■ **BRIEF**
Would you copy out each line of the records below that includes the word "риск"?

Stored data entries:
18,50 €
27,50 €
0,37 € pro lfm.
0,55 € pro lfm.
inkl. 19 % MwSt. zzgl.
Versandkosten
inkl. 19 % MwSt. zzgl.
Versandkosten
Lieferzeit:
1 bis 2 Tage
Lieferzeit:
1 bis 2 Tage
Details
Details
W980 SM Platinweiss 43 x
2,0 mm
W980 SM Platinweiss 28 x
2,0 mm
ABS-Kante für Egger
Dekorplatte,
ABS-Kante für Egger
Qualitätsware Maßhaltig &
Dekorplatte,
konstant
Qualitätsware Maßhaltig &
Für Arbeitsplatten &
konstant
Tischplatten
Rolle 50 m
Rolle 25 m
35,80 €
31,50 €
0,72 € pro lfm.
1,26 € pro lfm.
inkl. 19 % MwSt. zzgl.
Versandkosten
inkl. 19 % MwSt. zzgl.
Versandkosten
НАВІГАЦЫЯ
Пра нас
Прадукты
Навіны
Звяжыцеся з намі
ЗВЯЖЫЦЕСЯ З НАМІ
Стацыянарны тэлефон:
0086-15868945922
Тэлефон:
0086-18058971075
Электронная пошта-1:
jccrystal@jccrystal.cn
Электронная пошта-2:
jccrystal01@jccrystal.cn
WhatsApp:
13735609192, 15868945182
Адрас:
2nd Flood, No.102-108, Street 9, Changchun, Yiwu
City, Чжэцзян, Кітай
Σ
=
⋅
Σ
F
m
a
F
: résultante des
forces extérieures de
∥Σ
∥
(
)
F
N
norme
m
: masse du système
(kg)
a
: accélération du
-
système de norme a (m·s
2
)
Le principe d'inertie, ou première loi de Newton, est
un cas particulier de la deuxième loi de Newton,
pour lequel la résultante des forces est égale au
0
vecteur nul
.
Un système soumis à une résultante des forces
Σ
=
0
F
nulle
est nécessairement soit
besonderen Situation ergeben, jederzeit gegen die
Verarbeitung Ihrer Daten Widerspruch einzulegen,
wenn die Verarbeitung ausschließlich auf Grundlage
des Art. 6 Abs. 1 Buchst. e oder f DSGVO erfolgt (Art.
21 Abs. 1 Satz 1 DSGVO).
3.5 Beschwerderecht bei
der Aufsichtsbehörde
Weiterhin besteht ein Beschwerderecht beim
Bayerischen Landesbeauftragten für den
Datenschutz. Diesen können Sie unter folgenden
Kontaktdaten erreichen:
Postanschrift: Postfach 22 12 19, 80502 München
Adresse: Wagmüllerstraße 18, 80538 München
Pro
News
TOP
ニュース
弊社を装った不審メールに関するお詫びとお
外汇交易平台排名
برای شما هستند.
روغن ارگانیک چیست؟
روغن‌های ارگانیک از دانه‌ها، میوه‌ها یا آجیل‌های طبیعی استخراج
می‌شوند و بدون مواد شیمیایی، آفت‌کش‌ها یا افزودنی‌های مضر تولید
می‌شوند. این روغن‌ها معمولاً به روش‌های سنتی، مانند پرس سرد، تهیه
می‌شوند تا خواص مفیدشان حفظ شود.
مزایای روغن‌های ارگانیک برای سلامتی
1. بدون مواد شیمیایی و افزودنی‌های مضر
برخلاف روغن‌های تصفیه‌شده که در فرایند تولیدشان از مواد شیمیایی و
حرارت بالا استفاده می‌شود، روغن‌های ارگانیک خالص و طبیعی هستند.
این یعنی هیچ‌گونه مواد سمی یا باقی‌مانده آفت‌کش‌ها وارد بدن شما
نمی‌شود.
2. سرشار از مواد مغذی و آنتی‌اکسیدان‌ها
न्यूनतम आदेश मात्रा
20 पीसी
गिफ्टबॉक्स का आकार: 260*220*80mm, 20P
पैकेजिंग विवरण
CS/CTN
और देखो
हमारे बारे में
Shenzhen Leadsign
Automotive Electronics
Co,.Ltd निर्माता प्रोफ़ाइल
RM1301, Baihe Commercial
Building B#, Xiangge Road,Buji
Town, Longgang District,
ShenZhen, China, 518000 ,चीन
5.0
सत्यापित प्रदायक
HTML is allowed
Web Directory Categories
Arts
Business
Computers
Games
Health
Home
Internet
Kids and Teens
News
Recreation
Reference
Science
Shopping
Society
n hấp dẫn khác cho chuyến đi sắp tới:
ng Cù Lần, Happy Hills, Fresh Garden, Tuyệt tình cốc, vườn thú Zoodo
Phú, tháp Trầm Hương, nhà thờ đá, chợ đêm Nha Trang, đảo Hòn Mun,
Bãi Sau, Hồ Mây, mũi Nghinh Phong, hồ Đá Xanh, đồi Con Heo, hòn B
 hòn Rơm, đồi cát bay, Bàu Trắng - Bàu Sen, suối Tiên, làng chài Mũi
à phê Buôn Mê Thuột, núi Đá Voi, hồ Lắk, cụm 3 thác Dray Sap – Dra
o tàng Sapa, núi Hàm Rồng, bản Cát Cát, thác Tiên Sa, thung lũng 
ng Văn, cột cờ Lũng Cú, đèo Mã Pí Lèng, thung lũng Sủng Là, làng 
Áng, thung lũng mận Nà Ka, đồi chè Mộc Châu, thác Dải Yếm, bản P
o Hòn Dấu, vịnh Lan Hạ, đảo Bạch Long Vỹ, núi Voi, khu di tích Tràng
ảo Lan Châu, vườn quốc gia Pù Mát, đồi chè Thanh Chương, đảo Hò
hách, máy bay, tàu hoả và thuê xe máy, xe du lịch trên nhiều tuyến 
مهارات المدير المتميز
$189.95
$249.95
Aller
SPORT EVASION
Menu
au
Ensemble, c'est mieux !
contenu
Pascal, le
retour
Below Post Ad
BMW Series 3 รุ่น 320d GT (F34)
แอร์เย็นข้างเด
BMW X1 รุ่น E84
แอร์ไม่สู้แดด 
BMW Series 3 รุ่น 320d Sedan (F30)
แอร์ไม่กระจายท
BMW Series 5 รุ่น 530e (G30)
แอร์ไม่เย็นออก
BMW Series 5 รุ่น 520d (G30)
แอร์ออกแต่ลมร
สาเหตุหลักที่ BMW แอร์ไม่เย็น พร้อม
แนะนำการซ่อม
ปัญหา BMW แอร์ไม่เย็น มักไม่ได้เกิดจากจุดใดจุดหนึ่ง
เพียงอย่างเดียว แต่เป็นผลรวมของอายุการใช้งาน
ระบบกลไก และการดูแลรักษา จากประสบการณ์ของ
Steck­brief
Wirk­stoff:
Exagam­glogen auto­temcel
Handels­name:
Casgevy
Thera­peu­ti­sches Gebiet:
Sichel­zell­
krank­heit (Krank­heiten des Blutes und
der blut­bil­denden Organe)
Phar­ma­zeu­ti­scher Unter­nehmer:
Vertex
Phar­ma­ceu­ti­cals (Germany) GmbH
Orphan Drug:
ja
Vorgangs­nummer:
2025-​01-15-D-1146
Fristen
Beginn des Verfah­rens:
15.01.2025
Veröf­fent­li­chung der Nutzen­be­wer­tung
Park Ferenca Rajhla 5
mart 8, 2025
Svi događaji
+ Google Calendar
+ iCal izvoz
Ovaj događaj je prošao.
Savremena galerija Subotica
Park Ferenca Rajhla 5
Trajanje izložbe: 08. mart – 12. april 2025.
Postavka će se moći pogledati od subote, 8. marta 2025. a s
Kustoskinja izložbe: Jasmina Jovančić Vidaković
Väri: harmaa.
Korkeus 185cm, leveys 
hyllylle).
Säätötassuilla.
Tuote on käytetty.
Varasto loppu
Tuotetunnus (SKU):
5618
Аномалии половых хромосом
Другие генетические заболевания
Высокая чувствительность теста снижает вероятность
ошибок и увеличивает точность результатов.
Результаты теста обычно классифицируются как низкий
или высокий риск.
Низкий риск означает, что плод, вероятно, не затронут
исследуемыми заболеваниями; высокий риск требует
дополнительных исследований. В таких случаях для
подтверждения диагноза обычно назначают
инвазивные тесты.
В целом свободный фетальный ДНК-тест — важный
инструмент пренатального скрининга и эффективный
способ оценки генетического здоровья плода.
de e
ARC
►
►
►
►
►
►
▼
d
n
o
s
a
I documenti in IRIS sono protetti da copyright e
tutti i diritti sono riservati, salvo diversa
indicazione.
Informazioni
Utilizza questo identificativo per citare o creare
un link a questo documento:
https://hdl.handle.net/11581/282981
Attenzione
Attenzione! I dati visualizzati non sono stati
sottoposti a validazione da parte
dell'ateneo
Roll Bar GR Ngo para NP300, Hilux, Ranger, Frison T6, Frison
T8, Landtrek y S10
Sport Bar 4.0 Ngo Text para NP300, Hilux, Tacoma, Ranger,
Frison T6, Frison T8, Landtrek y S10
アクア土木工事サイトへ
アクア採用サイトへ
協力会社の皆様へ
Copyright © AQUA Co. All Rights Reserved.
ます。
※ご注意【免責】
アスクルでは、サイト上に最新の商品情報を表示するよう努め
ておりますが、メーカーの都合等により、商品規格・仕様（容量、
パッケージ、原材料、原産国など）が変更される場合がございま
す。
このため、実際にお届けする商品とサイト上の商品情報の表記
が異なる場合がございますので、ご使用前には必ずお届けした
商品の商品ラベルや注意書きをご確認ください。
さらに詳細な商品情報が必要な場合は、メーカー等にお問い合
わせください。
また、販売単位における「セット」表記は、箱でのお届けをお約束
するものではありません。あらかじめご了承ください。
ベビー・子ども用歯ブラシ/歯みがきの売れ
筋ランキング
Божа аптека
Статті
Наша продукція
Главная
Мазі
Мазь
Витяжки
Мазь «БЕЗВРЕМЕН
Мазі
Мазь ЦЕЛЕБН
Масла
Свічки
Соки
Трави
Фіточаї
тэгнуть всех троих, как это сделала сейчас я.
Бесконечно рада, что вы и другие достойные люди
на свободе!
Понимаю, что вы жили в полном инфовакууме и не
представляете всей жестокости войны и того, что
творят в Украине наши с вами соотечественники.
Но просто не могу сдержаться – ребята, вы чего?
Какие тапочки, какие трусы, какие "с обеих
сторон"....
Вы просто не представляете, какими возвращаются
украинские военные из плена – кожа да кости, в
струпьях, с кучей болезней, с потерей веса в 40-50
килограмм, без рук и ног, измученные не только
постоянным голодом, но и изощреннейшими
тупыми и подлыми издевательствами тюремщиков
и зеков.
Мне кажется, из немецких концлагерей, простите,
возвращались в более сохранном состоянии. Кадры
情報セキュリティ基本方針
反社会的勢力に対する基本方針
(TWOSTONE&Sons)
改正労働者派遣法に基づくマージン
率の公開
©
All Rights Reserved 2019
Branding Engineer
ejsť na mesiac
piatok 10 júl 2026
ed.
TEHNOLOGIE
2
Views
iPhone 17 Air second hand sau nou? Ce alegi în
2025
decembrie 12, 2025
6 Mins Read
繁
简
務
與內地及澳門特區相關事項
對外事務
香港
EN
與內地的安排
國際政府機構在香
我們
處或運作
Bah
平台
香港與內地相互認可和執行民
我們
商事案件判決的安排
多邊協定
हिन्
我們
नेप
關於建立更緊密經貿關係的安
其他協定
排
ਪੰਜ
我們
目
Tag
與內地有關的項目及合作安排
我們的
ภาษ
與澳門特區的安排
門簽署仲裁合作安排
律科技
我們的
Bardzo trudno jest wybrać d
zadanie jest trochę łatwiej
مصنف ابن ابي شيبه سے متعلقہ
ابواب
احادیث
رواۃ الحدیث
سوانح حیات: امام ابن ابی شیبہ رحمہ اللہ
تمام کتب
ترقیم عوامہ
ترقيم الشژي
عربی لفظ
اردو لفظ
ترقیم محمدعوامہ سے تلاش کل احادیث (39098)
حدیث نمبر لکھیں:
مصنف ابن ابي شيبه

■ **RESPONSE TO THIS EXERCISE**
или высокий риск.
Низкий риск означает, что плод, вероятно, не затронут
исследуемыми заболеваниями; высокий риск требует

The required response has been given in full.